Brandeis is one of seven other private universities in Massachusetts that signed an amici curiae (friend of the court) brief on Feb. 3 in opposition to President Donald Trump’s Jan. 27 executive order.
The other signatories include Boston College, Boston University, Harvard University, the Massachusetts Institute of Technology, Northeastern University, Tufts University and Worcester Polytechnic Institute. The brief was filed by the Massachusetts District Court.
The main concerns of the universities (“amici”) who submitted the brief revolve around the idea that the universities will not be able to continue to function properly, nor will they be as successful, with the executive order in place.
“Amici submit this brief to express their concern that the January 27, 2017 Executive Order (‘EO’), entitled ‘Protecting the Nation from Foreign Terrorist Entry into the United States,’ undermines the values and contributions of open academic exchange and collaboration,” the universities stated in the brief.
The universities acknowledged that the need for security in America is valid but also expressed concern that the extent to which the order tries to use security as an excuse to prevent people from coming into the country will adversely affect learning. “It is essential that our commitments to national security not unduly stifle the free flow of ideas and people that are critical to progress in a democratic society,” the brief stated.
Brandeis “counts 12 students and 10 scholars” who have non-immigrant visas from the countries specified (Iraq, Syria, Iran, Libya, Somalia, Sudan and Yemen) in the executive order. The schools state in the brief that because of the suspension of both immigrants and nonimmigrants from the listed seven countries from entering the U.S. for at least 90 days, the “open academic exchange that is so vital to modern higher education and our national interests” has been jeopardized.
The brief also noted that both students and faculty members at the institutions have already been affected by the executive order. “Amici institutions have seen their students stranded abroad and their faculty members prevented from traveling to and from foreign countries,” the brief said.
This is especially concerning because the brief pointed out that just at Northeastern, “more than 11,000 international students and scholars from 140 different countries connect … and its faculty members collaborate with colleagues all over the world to combat global challenges in health, security and sustainability.”
Without students and faculty from other countries, the institutions of higher education are concerned about America’s ability to progress and continue to contribute to the advancement of the country and the world.
“That effort depends on maintaining a consistent pipeline of the most talented students and scholars from around the world,” the brief said. “And after receiving first-class educations in the United States, the benefits flow in the opposite direction, as those students and scholars take back to their countries the lessons and values they learned here.”

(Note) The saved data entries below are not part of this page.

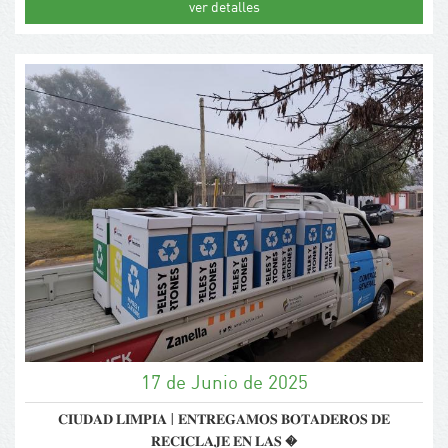
ver detalles
17 de Junio de 2025
𝐂𝐈𝐔𝐃𝐀𝐃 𝐋𝐈𝐌𝐏𝐈𝐀 | 𝐄𝐍𝐓𝐑𝐄𝐆𝐀𝐌𝐎𝐒 𝐁𝐎𝐓𝐀𝐃𝐄𝐑𝐎𝐒 𝐃𝐄
𝐑𝐄𝐂𝐈𝐂𝐋𝐀𝐉𝐄 𝐄𝐍 𝐋𝐀𝐒 �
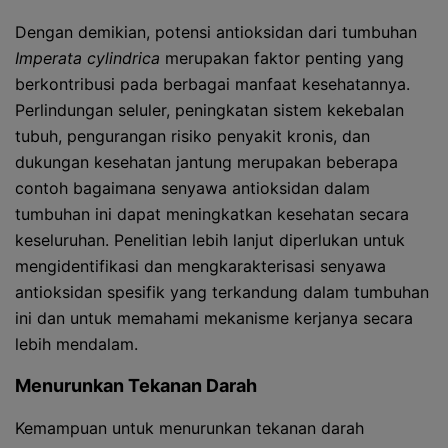
Dengan demikian, potensi antioksidan dari tumbuhan
Imperata cylindrica
merupakan faktor penting yang
berkontribusi pada berbagai manfaat kesehatannya.
Perlindungan seluler, peningkatan sistem kekebalan
tubuh, pengurangan risiko penyakit kronis, dan
dukungan kesehatan jantung merupakan beberapa
contoh bagaimana senyawa antioksidan dalam
tumbuhan ini dapat meningkatkan kesehatan secara
keseluruhan. Penelitian lebih lanjut diperlukan untuk
mengidentifikasi dan mengkarakterisasi senyawa
antioksidan spesifik yang terkandung dalam tumbuhan
ini dan untuk memahami mekanisme kerjanya secara
lebih mendalam.
Menurunkan Tekanan Darah
Kemampuan untuk menurunkan tekanan darah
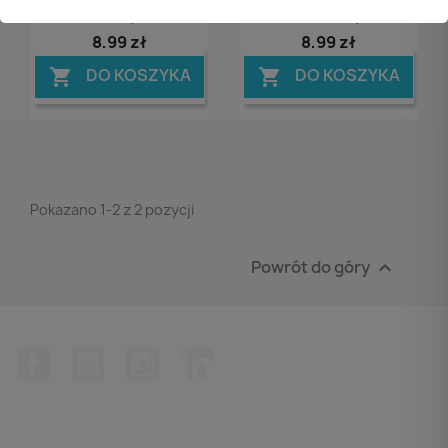
1-2mm, Złoty Metalik
1-2mm, Miedziany Metalik
8,99 zł
8,99 zł
DO KOSZYKA
DO KOSZYKA


Pokazano 1-2 z 2 pozycji
Powrót do góry

Facebook
YouTube
Instagram
LinkedIn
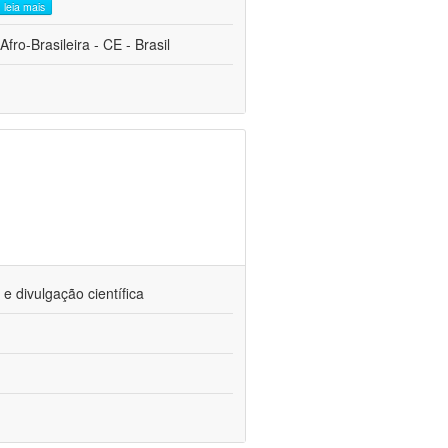
leia mais
fro-Brasileira - CE - Brasil
 divulgação científica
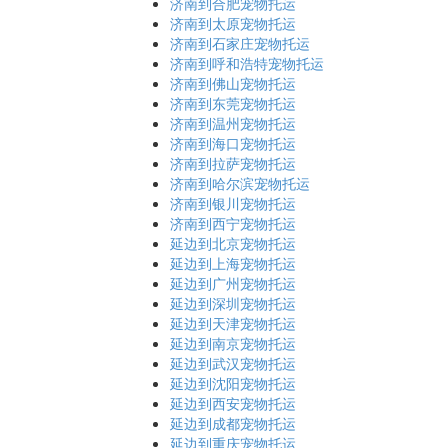
济南到合肥宠物托运
济南到太原宠物托运
济南到石家庄宠物托运
济南到呼和浩特宠物托运
济南到佛山宠物托运
济南到东莞宠物托运
济南到温州宠物托运
济南到海口宠物托运
济南到拉萨宠物托运
济南到哈尔滨宠物托运
济南到银川宠物托运
济南到西宁宠物托运
延边到北京宠物托运
延边到上海宠物托运
延边到广州宠物托运
延边到深圳宠物托运
延边到天津宠物托运
延边到南京宠物托运
延边到武汉宠物托运
延边到沈阳宠物托运
延边到西安宠物托运
延边到成都宠物托运
延边到重庆宠物托运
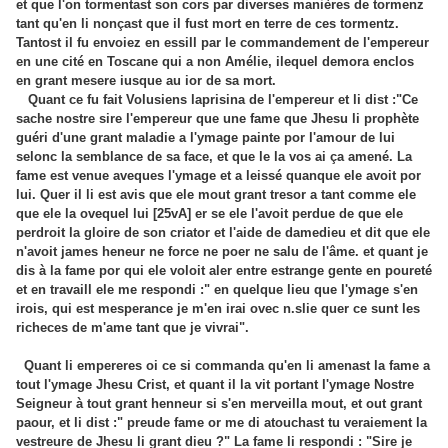
et que l'on tormentast son cors par diverses manières de tormenz
tant qu'en li nonçast que il fust mort en terre de ces tormentz.
Tantost il fu envoiez en essill par le commandement de l'empereur
en une cité en Toscane qui a non Amélie, ilequel demora enclos
en grant mesere iusque au ior de sa mort.
Quant ce fu fait Volusiens laprisina de l'empereur et li dist :"Ce
sache nostre sire l'empereur que une fame que Jhesu li prophète
guéri d'une grant maladie a l'ymage painte por l'amour de lui
selonc la semblance de sa face, et que le la vos ai ça amené. La
fame est venue aveques l'ymage et a leissé quanque ele avoit por
lui. Quer il li est avis que ele mout grant tresor a tant comme ele
que ele la ovequel lui [25vA] er se ele l'avoit perdue de que ele
perdroit la gloire de son criator et l'aide de damedieu et dit que ele
n'avoit james heneur ne force ne poer ne salu de l'âme. et quant je
dis à la fame por qui ele voloit aler entre estrange gente en poureté
et en travaill ele me respondi :" en quelque lieu que l'ymage s'en
irois, qui est mesperance je m'en irai ovec n.slie quer ce sunt les
richeces de m'ame tant que je vivrai".
Quant li empereres oi ce si commanda qu'en li amenast la fame a
tout l'ymage Jhesu Crist, et quant il la vit portant l'ymage Nostre
Seigneur à tout grant henneur si s'en merveilla mout, et out grant
paour, et li dist :" preude fame or me di atouchast tu veraiement la
vestreure de Jhesu li grant dieu ?" La fame li respondi : "Sire je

The schools also cited the fact that the executive order has not only already affected students and faculty negatively but will continue to affect the country negatively as well. Once the executive order was signed, over 3,000 international scholars signed a petition boycotting international conferences held in the United States, the brief said.
Other academic institutions across the country have also joined in expressing discontent with the executive order. “Amici are not alone in expressing these concerns—universities and academic organizations across the United States have voiced similar views,” the brief said.
It is not just academic organizations that have similar views either; employees at many technology organizations, like Google, have openly opposed and protested the executive order.
Almost 130 tech companies—among them Google, Apple, Facebook and Microsoft—submitted an amici curiae brief on Sunday, Feb. 5 according to a New York Times article. The brief was filed in the United States Court of Appeals for the Ninth Circuit and “said Mr. Trump’s order ‘violates the immigration laws and the Constitution,’” The New York Times article said.
In addition to the amici curiae brief, Brandeis President Ron Liebowitz, along with 47 other college and university presidents, signed an open letter to Trump on Feb. 2 expressing discontent with the executive order.
“If left in place, the order threatens both American higher education and the defining principles of our country,” the letter said. “This executive order is dimming the lamp of liberty and staining the country’s reputation. We respectfully urge you to rectify the damage done by this order.”